Tirai un sospiro di sollievo mentre il dolore che albergava dentro di me si acquietava ma l'artefatto divino si spezzò, infrangendo le mie sicurezze e investendo entrambi del suo potere residuo.

Cademmo al suolo e per qualche istante mi lasciai posato come un frutto maturo.

«Enex?» sentii la sua voce titubante chiamarmi.

«L'ho trovata» le dissi alzando il volto mentre il mio petto cominciava a regolarizzare il respiro.

Avevo dato fondo a tutto il mio controllo, avevo aperto quella dannata porta che ho sempre avuto timore di guardare e grazie a quel potere, sono riuscito a ricreare una mappa del posto, scandagliando il calore, e l'assenza di calore, di ciò che mi circondava.

Riuscii a vedere chiaramente ogni albero, ogni minuscola foglia, ogni animale selvatico finchè non ho trovato la sua presenza, flebile ma ancora tra di noi.

Mi alzai di scatto e, ricordando la posizione a memoria, cominciai a fluttuare veloce tra le fronde buie e umide. Non mi curai neanche di sapere se Xandra riuscisse a tenere il passo.

Il cuore di Faith si faceva sempre più debole e, a breve, anche lui avrebbe smesso di lottare.

Dopo una fitta zona la foresta si diradò, accedemmo ad una piccola radura dove il vento freddo sferzava violentemente su di noi, l'erba alta lo seguiva a ruota disegnando cerchi concentrici nel terreno e, nel bel mezzo, una sagoma interrompeva la loro danza.

«Faith!» la chiamai avvicinandomi a lei nel tentativo di destarla.

Nonostante avevo intuito il suo stato ciò che vidi mi fece ribollire il sangue nelle vene.
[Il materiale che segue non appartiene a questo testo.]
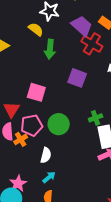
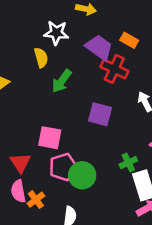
yellow semicircle: (36, 29) -> (41, 58), turned 42
green arrow: (50, 49) -> (62, 81), turned 36
pink pentagon: (32, 125) -> (63, 167), moved

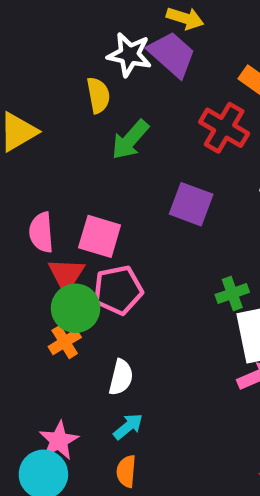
purple trapezoid: (99, 47) -> (172, 54), moved
red triangle: (20, 163) -> (66, 275), moved
green circle: (82, 175) -> (76, 308), moved
pink semicircle: (18, 191) -> (41, 232), moved

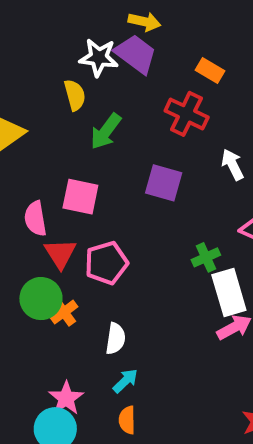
pink square: (100, 236) -> (80, 197), moved
green circle: (76, 308) -> (41, 299), moved

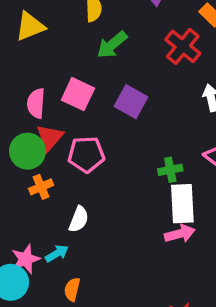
purple square: (164, 183) -> (131, 102), moved
green circle: (41, 299) -> (28, 151), moved
cyan arrow: (125, 381) -> (57, 253), moved

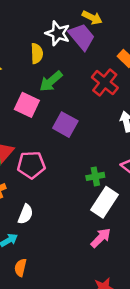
pink square: (78, 94) -> (27, 105), moved
white rectangle: (182, 204) -> (104, 202), turned 36
pink arrow: (180, 234) -> (101, 238), moved, turned -30

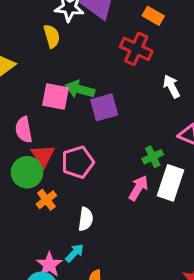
green arrow: (51, 81) -> (80, 89), moved, turned 70
purple square: (65, 125) -> (104, 107), turned -30
pink arrow: (101, 238) -> (138, 188), moved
Faith era riversa in terra, nuda, con le estremità ormai violacee, le labbra bluastre macchiate di sangue.

Il suo corpo era ricoperto di lividi, non tremava, a mala pena sembrava respirare e la puzza di veleno che la circondava era così nauseabonda che di colpo ebbi un conato.
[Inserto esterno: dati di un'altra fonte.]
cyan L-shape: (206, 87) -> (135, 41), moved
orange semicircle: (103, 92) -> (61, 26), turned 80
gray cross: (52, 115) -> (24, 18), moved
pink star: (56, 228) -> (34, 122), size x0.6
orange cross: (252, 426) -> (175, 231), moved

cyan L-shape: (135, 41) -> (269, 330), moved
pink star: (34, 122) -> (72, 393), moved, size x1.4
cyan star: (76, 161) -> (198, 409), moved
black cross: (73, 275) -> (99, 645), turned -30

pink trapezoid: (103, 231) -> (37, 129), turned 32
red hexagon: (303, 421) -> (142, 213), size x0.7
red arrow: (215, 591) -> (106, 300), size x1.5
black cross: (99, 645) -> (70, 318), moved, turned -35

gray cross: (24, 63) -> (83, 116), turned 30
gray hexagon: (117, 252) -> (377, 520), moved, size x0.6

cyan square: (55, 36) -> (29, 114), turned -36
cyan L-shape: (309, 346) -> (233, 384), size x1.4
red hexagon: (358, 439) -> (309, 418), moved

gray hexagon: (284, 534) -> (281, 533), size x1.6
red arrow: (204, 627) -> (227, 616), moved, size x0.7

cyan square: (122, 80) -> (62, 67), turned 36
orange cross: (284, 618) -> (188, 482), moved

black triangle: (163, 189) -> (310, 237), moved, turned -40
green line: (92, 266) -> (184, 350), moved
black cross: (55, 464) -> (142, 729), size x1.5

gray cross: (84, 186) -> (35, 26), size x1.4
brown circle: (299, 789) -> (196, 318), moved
Ero disgustato e adirato al sol pensiero di quello che poteva essere accaduto in quel luogo, ma mi gettai al suolo e. più veloce che potevo, mi slacciai il mantello per coprirla.
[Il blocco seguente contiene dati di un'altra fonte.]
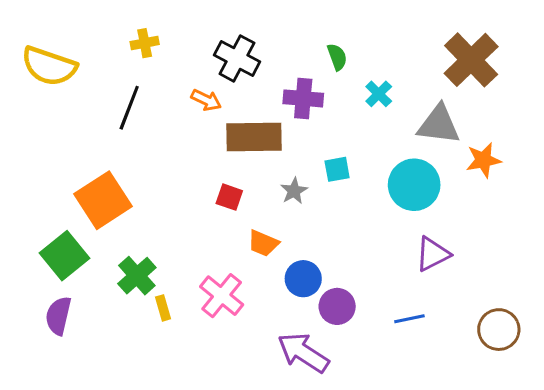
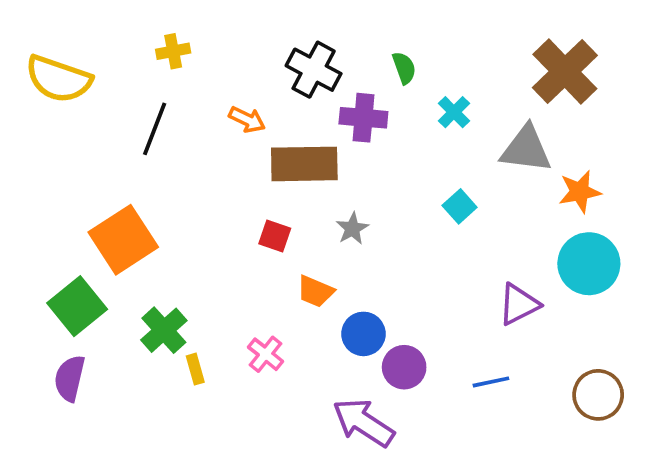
black cross: (237, 58) -> (314, 70), moved
cyan square: (337, 169) -> (460, 206), moved, turned -32
cyan circle: (414, 185) -> (589, 264), moved
pink cross: (222, 296) -> (266, 354), size x0.7

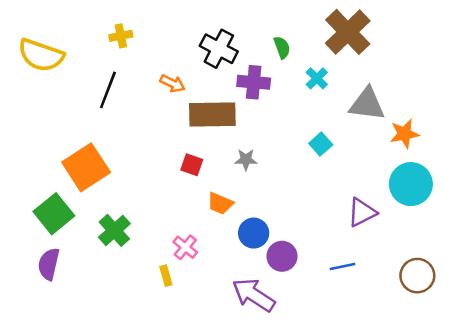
brown cross: (565, 72) -> (348, 32), moved
gray star: (352, 229) -> (246, 160), turned 30
yellow rectangle: (195, 369) -> (166, 276), moved

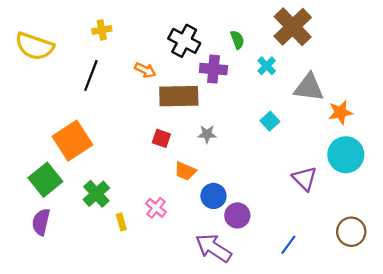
purple triangle: (362, 212) -> (305, 179), turned -48
blue line: (343, 267) -> (288, 245), moved, turned -42
yellow rectangle: (166, 276) -> (121, 222), moved

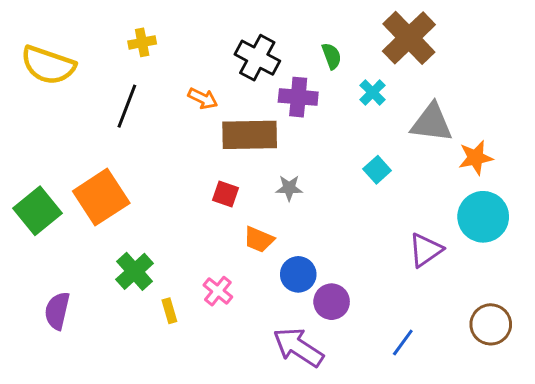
purple triangle: (305, 179) -> (426, 250), turned 40
green square: (45, 180) -> (37, 211), moved

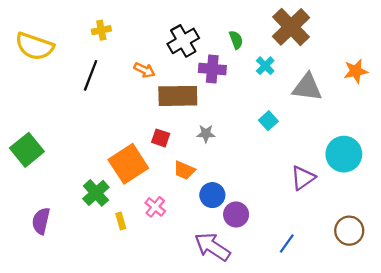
black cross: (257, 58) -> (183, 41), turned 32
orange star: (476, 158) -> (356, 71), moved
orange square: (101, 197) -> (128, 164), moved

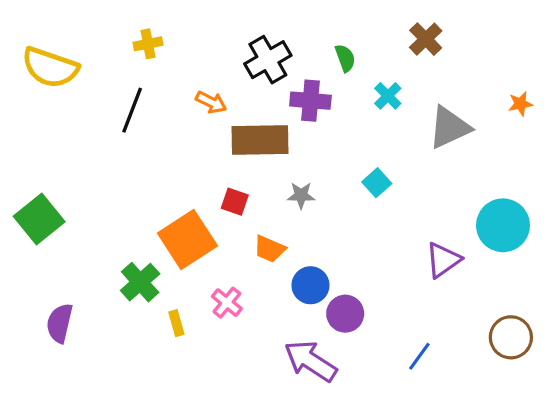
brown cross: (291, 27) -> (426, 39), size x0.6
orange star: (356, 71) -> (520, 104), size x0.7
gray triangle: (307, 87) -> (449, 127), turned -32
cyan square: (268, 121) -> (377, 183), moved

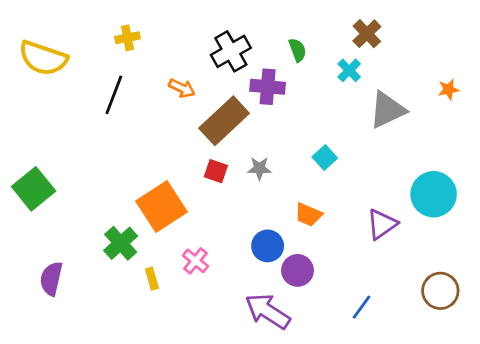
cyan cross: (388, 96) -> (349, 70), moved
brown rectangle: (260, 140) -> (224, 121), turned -42
red square: (235, 202) -> (216, 171), moved
orange trapezoid: (269, 249) -> (308, 215), moved

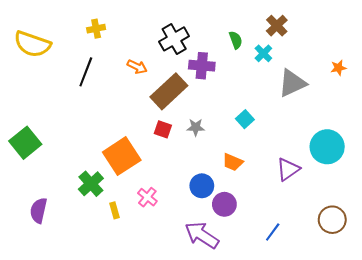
green semicircle: (298, 50) -> (236, 40), moved

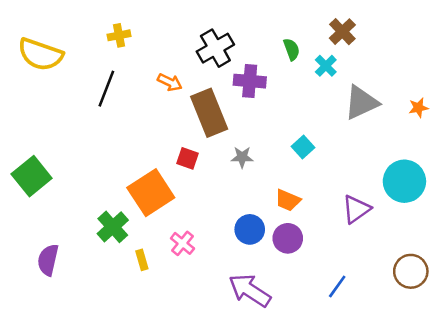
orange star: (338, 68) -> (418, 108), moved
brown rectangle: (169, 91) -> (209, 113), turned -69
red square: (163, 129) -> (188, 158), moved
purple circle: (224, 204) -> (288, 238), moved

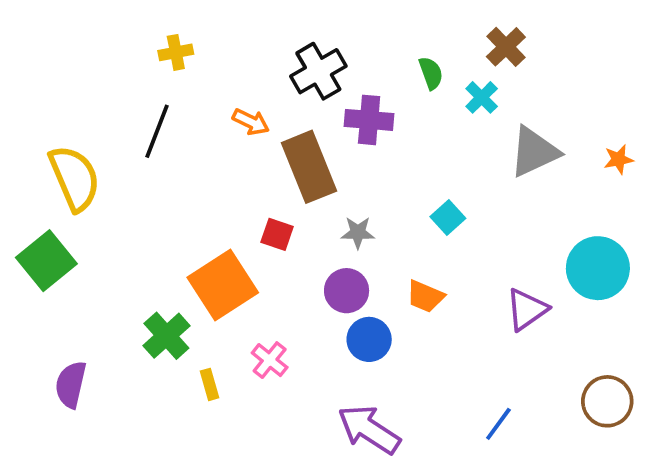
yellow semicircle: (40, 54) -> (75, 178), moved, turned -132
purple circle: (288, 238) -> (347, 291), moved

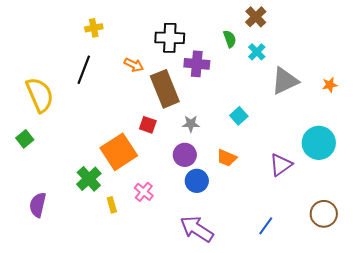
brown cross: (506, 47) -> (256, 17), moved
black cross: (318, 71) -> (170, 38), turned 32
green square: (46, 261) -> (25, 139), size x0.6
«Faih! Ci sono io adesso, sono qui» La sollevai per poterla avvolgere meglio e la strinsi per tenerla a contatto con il calore del mio petto.

Ansimavo per la rabbia mentre la vedevo aprire appena gli occhi. Il mio respiro faceva delle piccole e frequenti nuvole.

Quando sembrò più cosciente sgranò gli occhi e mi fissò, era spaventata e come un'impazzita muoveva gli occhi per guardarsi intorno.

Come alla ricerca di qualcosa poi alzò gli occhi al cielo e, un istante dopo, li gettò su di sé. Ero preoccupato della reazione che poteva avere così di scatto le presi il volto e lo adagiai un po' bruscamente sulla mia spalla.

Non guardare...

Chiusi gli occhi cercando di trattenerla a me e impedirle di guardarsi, mentre lottavo contro me stesso per non dare i numeri.

«Enex» sentii Xandra sussurrare con il fiatone.

«E' stata avvelenata» le diedi subito l'informazione essenziale ma lei non sembrò sorpresa.

«Lasciala a me» fece una pausa mordendosi le labbra «Tu procurati delle rilule»

Enex mi guardò ancora più sconcertato. Era davvero bravo a mantenere la calma in un momento come quello, non lo credevo davvero possibile.

Quando lo vidi abbracciato al corpo inerme della venerabile ho creduto che sarei stata costretta di nuovo ad usare la forza per calmarlo e quella volta non avevo l'artefatto divino che, misteriosamente, si era distrutto dopo l'ultimo uso.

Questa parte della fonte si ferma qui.